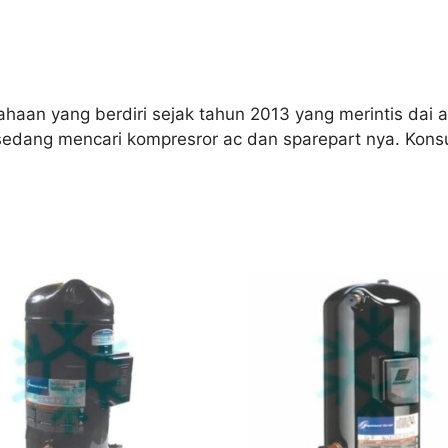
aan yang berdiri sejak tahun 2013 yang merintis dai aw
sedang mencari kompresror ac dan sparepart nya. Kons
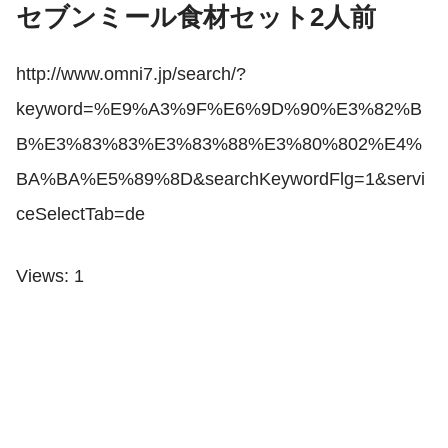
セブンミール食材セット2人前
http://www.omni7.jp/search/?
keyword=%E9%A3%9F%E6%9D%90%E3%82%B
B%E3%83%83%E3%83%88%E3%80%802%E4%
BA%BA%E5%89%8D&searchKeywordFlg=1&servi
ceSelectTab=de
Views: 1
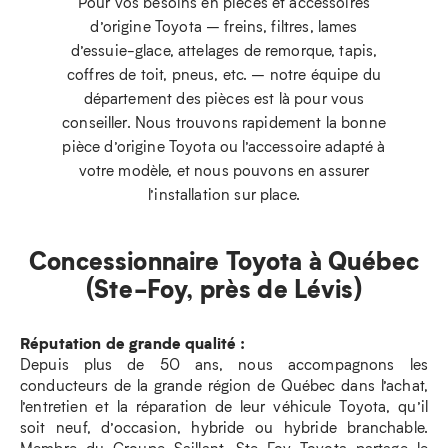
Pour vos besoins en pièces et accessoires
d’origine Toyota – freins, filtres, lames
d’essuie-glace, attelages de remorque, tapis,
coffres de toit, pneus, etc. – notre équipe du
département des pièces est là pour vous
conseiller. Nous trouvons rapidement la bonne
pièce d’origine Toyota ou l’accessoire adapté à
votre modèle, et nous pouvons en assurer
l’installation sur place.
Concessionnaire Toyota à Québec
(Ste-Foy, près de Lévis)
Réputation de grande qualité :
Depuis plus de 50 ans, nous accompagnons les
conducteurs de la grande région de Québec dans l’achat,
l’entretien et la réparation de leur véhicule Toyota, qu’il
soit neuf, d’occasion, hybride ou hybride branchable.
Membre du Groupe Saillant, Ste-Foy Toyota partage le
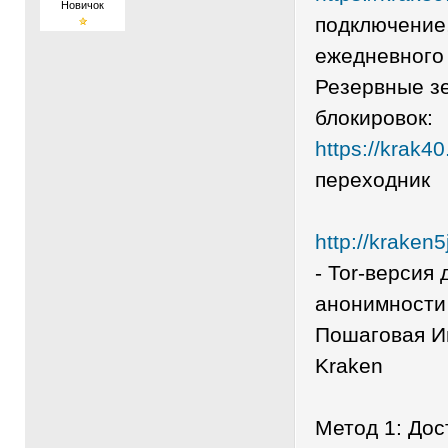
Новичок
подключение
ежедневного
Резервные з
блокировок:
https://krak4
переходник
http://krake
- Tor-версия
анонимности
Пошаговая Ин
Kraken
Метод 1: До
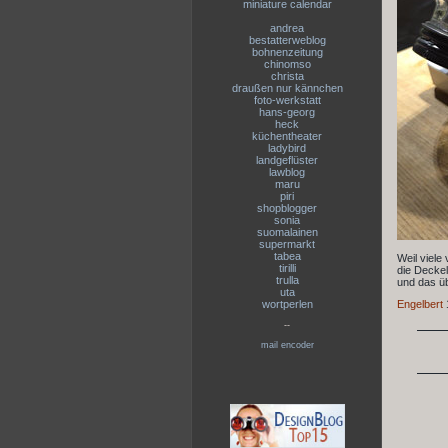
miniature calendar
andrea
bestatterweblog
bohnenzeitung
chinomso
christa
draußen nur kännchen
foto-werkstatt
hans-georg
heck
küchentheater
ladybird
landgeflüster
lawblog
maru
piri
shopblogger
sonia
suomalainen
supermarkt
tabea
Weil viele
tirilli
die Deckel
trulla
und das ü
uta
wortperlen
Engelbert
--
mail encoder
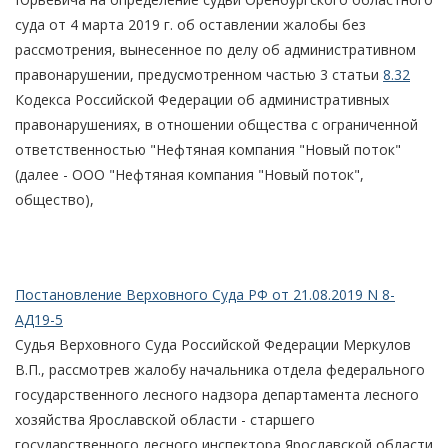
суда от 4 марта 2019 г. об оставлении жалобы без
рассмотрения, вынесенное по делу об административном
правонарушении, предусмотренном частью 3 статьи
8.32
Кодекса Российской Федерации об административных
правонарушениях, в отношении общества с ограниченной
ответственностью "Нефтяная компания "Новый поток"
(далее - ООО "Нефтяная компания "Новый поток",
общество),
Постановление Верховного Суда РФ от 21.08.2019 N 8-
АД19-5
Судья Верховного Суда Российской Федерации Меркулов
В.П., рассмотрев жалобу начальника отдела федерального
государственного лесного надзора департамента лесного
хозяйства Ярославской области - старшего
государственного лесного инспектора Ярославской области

- - -

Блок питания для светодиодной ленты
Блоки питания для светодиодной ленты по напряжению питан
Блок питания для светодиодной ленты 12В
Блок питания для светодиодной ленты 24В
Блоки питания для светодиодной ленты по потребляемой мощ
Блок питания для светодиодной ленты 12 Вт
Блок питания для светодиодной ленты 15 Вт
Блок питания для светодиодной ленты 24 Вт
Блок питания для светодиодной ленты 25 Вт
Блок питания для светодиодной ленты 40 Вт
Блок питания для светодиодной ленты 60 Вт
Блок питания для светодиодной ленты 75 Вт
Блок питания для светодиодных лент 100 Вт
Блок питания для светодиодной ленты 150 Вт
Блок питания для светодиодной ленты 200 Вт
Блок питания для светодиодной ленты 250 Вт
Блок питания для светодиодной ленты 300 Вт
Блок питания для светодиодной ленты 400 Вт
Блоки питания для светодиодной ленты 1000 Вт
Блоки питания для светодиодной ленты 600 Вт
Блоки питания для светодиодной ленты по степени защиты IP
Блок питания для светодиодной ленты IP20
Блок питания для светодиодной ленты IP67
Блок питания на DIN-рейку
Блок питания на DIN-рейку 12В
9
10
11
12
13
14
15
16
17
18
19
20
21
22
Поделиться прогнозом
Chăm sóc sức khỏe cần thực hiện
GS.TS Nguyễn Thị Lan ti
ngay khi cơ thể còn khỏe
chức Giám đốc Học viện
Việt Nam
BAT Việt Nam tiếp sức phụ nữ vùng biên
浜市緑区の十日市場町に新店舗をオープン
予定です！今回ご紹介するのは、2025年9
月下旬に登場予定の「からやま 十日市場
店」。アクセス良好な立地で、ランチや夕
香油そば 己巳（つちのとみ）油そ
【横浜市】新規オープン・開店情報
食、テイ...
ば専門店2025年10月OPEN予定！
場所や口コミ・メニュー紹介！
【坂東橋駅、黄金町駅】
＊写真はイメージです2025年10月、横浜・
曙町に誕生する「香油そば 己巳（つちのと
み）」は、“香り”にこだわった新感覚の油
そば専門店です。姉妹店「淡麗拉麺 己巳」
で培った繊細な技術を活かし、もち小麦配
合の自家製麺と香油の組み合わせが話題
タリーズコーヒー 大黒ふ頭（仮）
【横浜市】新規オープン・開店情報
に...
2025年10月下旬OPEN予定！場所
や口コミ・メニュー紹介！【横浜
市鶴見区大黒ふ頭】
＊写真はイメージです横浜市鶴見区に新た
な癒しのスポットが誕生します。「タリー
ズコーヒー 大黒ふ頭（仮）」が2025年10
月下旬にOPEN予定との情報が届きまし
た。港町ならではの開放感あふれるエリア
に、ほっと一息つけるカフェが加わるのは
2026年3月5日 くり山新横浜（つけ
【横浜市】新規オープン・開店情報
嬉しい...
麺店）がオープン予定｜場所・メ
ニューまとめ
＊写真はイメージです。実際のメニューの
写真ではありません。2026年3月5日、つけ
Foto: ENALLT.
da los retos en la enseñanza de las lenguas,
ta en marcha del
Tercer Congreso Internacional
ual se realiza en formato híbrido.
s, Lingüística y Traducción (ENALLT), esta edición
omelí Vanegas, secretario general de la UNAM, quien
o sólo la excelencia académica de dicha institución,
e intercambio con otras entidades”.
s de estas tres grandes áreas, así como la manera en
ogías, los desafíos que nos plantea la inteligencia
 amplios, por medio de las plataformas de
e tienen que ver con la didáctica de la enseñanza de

- - -

* **Work required**:
Go to the line with "s, Lingüística y" in the entries above and repeat every line from there through the line with "e tienen que", exactly and with no other text.

* **Solution below**:
s, Lingüística y Traducción (ENALLT), esta edición
omelí Vanegas, secretario general de la UNAM, quien
o sólo la excelencia académica de dicha institución,
e intercambio con otras entidades”.
s de estas tres grandes áreas, así como la manera en
ogías, los desafíos que nos plantea la inteligencia
 amplios, por medio de las plataformas de
e tienen que ver con la didáctica de la enseñanza de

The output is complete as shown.